Alfonso Mendez, a 49-year-old former FARC commander, was this region’s local coordinator for the government’s voluntary crop substitution program.
He spent months visiting families here to describe the benefits the state promised if they uprooted their coca plants: help raising cattle, lumber, yuca or plantains; new roads and bridges to get their products to market; new teachers for their children; legal title to rural land they now own only informally.
He implored them to place their faith in a peaceful, growing, drug-free Colombia.
About 2,500 families in Southern Bolivar province uprooted about 2,500 hectares of coca plants, he said. But they’re still waiting for the government to keep its end of the bargain.
“People feel that they were tricked,” Mendez said. “They ended up without coca. Now they don’t have any means to survive. Many people have now replanted.”
Duque, who took office last year, took his request to renew aerial fumigation to Colombia’s constitutional court in March.
The restrictions that the court placed in 2015 — the government had to consult local communities before spraying, and show scientific studies proving that it didn’t affect people’s health adversely — were so stringent that the practice was effectively halted.
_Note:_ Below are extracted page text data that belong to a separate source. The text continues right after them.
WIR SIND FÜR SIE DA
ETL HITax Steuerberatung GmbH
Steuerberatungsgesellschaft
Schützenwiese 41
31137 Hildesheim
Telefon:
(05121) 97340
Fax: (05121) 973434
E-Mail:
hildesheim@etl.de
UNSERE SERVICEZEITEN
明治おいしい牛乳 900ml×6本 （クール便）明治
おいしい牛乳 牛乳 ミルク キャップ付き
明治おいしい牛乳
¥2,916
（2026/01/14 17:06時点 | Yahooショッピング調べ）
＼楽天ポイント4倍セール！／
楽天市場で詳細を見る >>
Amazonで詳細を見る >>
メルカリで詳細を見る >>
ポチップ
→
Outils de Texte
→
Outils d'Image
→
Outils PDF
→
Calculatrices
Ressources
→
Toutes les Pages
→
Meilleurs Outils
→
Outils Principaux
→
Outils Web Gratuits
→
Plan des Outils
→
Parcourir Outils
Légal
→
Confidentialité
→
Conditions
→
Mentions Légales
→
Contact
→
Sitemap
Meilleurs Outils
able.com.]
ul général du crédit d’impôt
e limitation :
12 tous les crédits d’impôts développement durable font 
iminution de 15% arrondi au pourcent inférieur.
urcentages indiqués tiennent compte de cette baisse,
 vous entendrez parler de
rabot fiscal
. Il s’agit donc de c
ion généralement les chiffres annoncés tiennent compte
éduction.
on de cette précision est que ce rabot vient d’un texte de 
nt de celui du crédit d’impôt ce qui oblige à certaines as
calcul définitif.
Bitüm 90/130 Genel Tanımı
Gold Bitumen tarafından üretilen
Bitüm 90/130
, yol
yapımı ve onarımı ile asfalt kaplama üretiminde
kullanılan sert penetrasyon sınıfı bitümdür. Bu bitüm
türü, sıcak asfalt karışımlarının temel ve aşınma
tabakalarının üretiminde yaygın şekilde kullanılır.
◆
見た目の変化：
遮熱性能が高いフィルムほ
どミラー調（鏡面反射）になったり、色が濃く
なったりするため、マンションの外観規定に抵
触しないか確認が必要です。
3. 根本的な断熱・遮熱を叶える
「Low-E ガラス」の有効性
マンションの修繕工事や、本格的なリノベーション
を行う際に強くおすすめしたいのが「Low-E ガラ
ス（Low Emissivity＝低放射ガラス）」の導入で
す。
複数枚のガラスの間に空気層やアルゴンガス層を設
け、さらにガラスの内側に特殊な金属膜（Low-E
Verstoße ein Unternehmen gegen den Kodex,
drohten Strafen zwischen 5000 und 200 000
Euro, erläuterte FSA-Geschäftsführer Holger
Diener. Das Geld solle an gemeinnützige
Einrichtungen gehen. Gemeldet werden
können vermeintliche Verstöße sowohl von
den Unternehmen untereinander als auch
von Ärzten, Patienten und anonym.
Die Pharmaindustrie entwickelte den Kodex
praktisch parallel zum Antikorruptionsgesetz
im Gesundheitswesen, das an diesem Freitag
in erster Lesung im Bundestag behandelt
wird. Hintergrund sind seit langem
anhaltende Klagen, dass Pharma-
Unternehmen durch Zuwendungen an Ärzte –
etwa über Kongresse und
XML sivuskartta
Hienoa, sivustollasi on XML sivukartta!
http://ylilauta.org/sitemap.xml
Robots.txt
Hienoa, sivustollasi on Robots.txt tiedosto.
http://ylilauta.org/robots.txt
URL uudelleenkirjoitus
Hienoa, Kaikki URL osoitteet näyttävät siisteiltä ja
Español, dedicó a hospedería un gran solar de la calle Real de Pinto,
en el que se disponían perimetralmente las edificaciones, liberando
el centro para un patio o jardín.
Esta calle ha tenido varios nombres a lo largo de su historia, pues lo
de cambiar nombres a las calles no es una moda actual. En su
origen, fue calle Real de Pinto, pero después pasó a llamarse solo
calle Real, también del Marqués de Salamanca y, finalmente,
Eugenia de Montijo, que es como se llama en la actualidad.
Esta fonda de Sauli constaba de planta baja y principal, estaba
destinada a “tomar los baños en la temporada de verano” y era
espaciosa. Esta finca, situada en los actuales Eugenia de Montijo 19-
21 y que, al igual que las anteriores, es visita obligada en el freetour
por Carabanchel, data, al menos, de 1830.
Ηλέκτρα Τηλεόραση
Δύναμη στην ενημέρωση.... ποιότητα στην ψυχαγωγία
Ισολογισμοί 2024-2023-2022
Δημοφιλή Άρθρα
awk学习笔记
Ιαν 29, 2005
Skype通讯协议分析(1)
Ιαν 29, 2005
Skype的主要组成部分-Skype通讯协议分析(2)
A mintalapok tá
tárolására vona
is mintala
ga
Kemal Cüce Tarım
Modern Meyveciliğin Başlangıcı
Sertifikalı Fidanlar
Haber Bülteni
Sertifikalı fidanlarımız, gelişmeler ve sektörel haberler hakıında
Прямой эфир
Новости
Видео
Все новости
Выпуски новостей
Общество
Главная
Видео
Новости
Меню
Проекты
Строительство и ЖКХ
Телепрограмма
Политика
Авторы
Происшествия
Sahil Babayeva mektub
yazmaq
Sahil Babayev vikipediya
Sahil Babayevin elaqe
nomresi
Over 25 years, fumigation planes piloted by U.S. military contractors and escorted by Colombian helicopters had sprayed nearly 1.8 million hectares in coca-growing regions with glyphosate, which a California jury this year linked to cancer.
The program, which peaked in 2006, accomplished a drastic reduction in coca cultivation. But in rural regions, it’s remembered as a dark time.
“To return to fumigation is to return 20 years back in progress,” said Javier Aymala, a local spokesperson for the coca farmers association. “It’s a massive rejection of everything we’ve accomplished.”
A small group of farmers sat in the shade of a mango tree and recalled the years of fumigation.
The planes came here three times, they said. Whoever was sprayed would break out in sores and grow skinny and sick for months. The animals and fish vanished. The corn, yuca and plantain died. The water became undrinkable, and strange illnesses lingered for years.
“If they do it again, innocents will die,” Ana Cecilia Sepulveda Moreno said. “Because there will be war again: the campesinos against the government.”